In addition to a JSON/text format, LINDI offers a binary format packaged as a tar archive, which includes a specialized lindi.json file in the standard JSON format as well as other files including binary chunks. The lindi.json
file can reference a mix of external references and internal binary chunks.
General structure of a tar archive: Tar is a simple and widely-used format that houses binary files sequentially, with each file record beginning with a 512-byte header that describes the file (name, size, etc.), followed by the content rounded up to 512-byte blocks. The archive is terminated by two 512-byte blocks filled with zeros.

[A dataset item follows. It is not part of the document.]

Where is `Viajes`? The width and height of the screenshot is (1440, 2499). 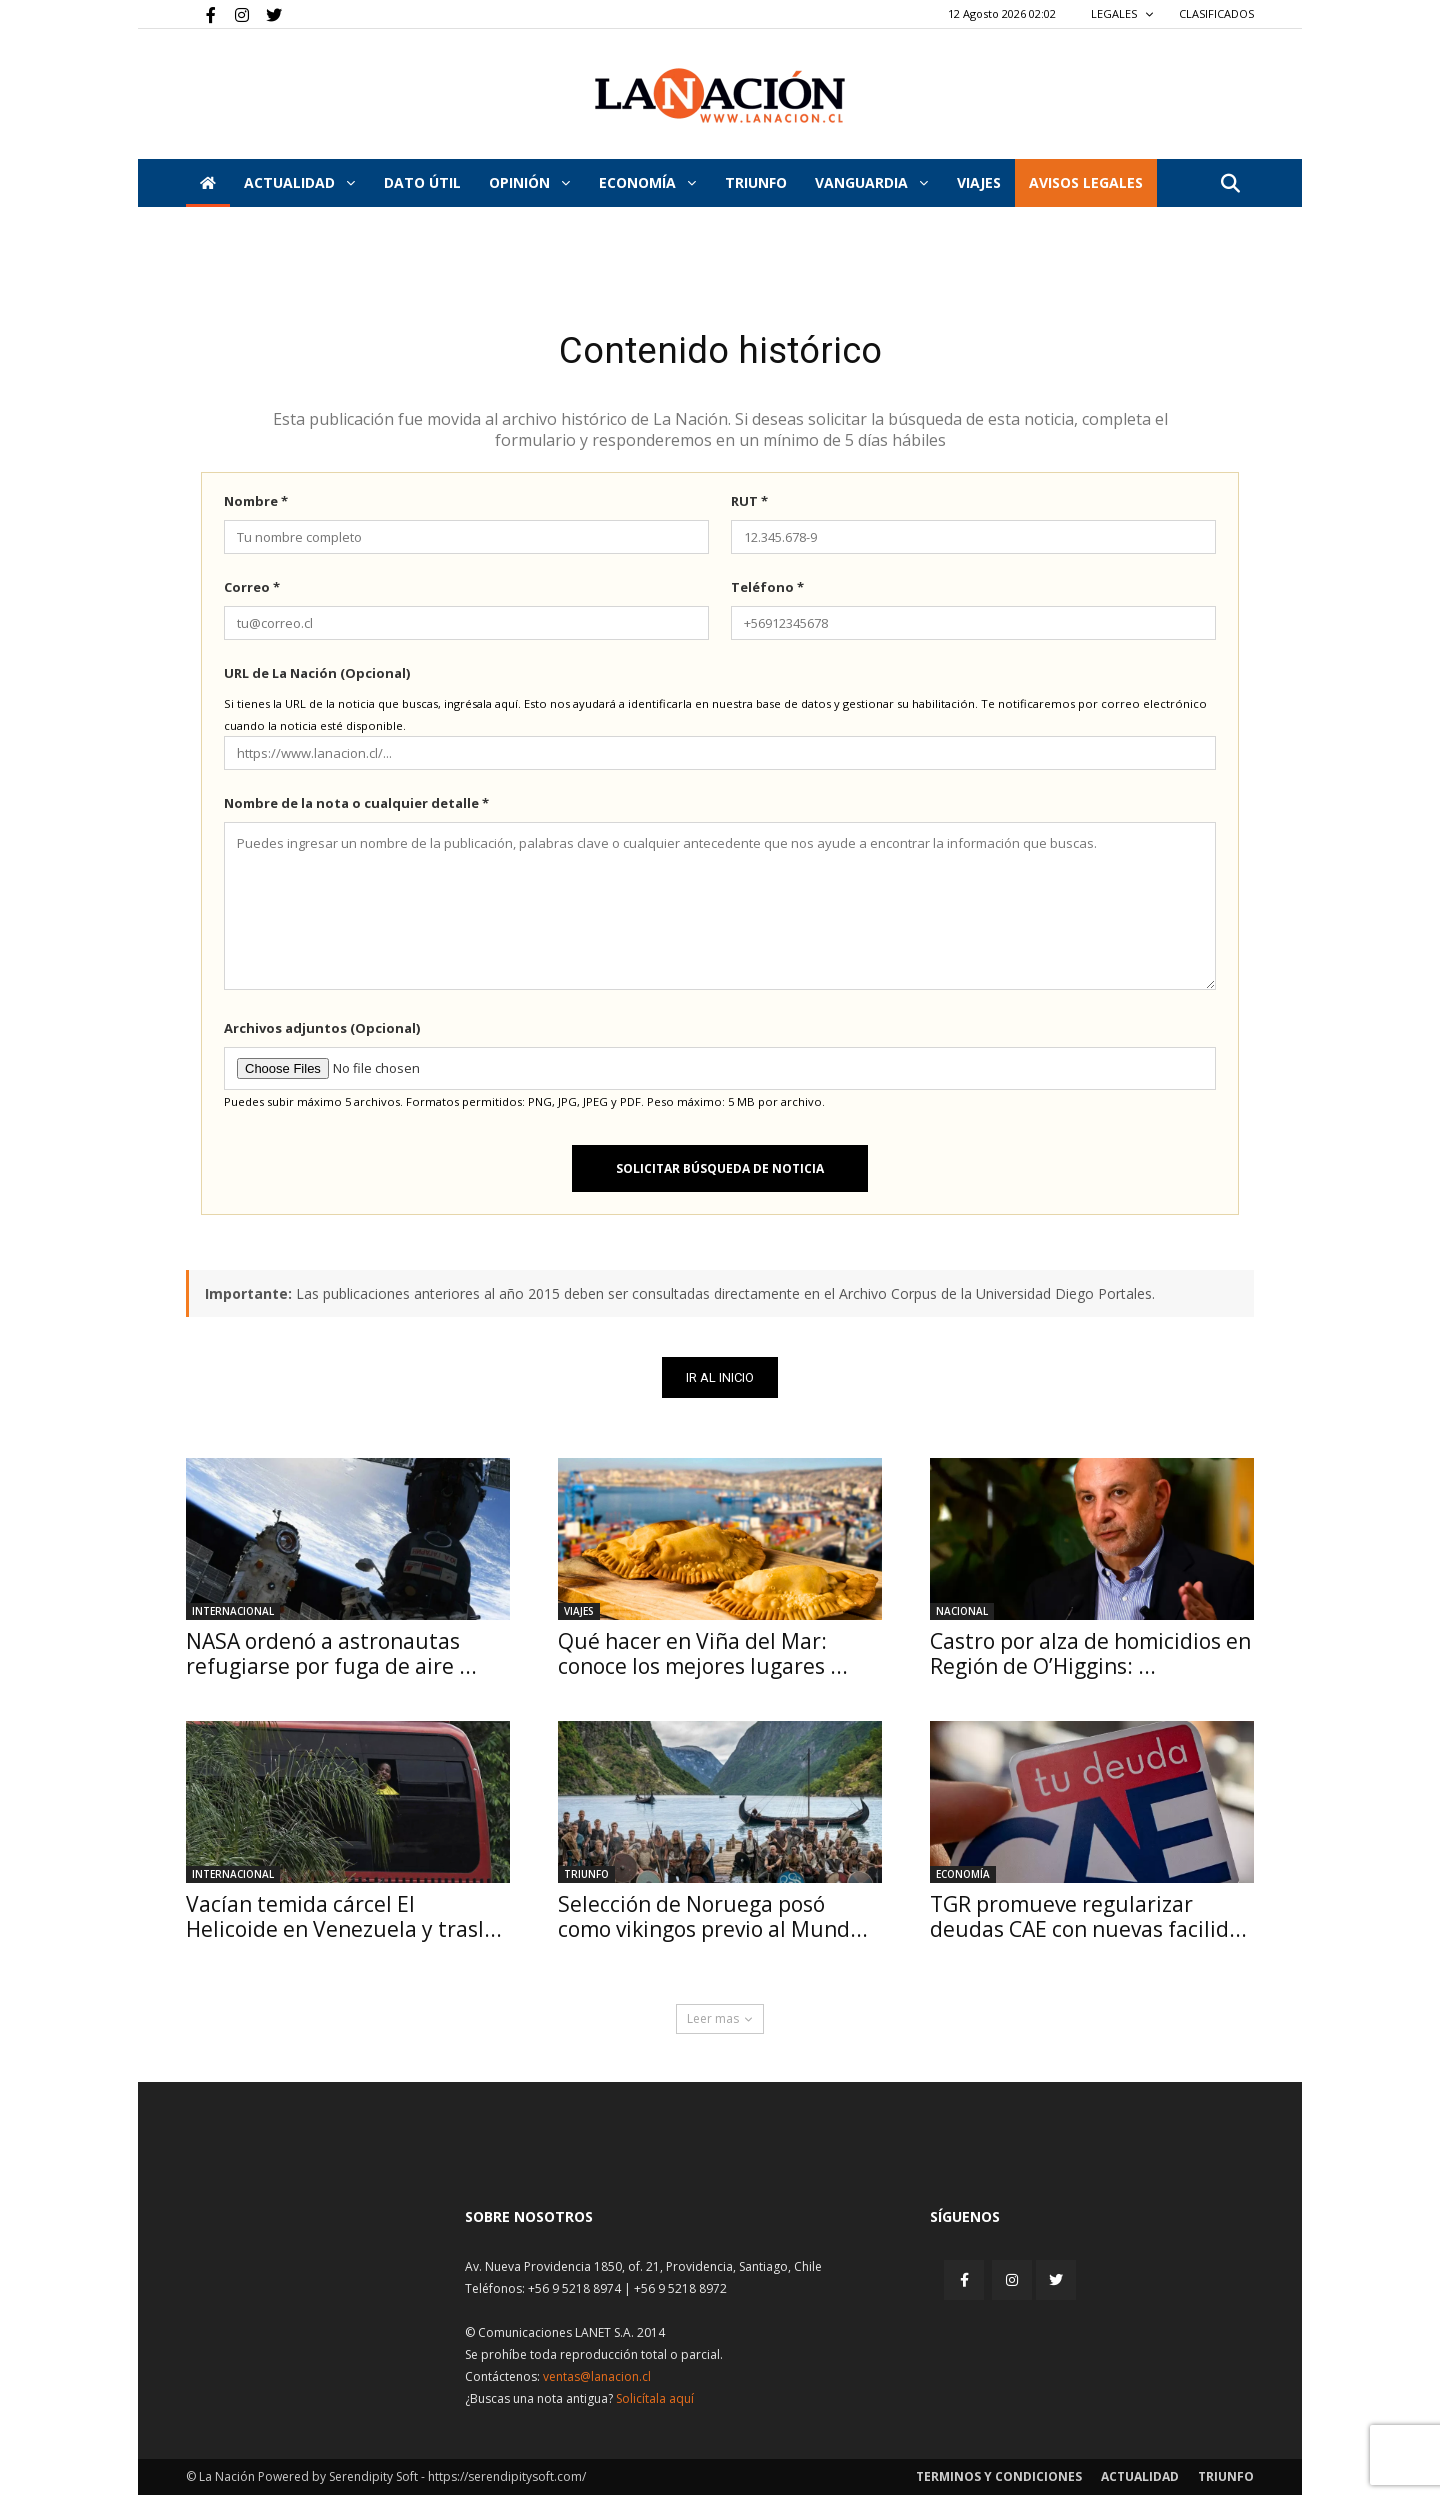 Viajes is located at coordinates (579, 1615).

Cloud Optimization: Tar archives are typically not optimized for cloud storage due to their sequential file arrangement which necessitates reading all headers for index construction. To address this, LINDI introduces two crucial files within each archive:
.tar_entry.json
: This must always be the first file in the archive, fixed at 1024 bytes (padded with whitespace if necessary). It specifies the byte range for the .tar_index.json
file, allowing it to be quickly located and read.
.tar_index.json
: Contains names and byte ranges of all other files in the archive, enabling efficient random access after the initial two requests (one for .tar_entry.json
and one for .tar_index.json
).
Handling Updates and Data Growth: Traditional tar clients do not allow for file resizing or deletion, posing a challenge when updating files like lindi.json
that might grow as data is added. LINDI circumvents these issues by padding lindi.json
and .tar_index.json
with extra whitespace, allowing for in-place expansion up to a predetermined limit without modifying the tar structure. If expansion beyond this limit is necessary, the original file is renamed to a placeholder (e.g., ./trash/xxxxx
), effectively removing it from use, and a new version of the file is appended to the end of the archive.
Efficient Cloud Interaction: With the special structure of .tar_entry.json
and .tar_index.json
, clients can download the index with minimal requests, reducing the overhead typical of cloud interactions with large tar archives.